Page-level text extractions
○ ○ ○

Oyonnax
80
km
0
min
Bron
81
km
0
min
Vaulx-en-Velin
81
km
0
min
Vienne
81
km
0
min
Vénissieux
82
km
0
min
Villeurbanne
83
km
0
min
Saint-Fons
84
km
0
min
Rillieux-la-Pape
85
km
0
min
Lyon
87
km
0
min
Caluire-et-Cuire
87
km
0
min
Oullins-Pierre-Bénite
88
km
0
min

○ ○ ○

The reply should consist of the records, reproduced exactly.

Oyonnax
80
km
0
min
Bron
81
km
0
min
Vaulx-en-Velin
81
km
0
min
Vienne
81
km
0
min
Vénissieux
82
km
0
min
Villeurbanne
83
km
0
min
Saint-Fons
84
km
0
min
Rillieux-la-Pape
85
km
0
min
Lyon
87
km
0
min
Caluire-et-Cuire
87
km
0
min
Oullins-Pierre-Bénite
88
km
0
min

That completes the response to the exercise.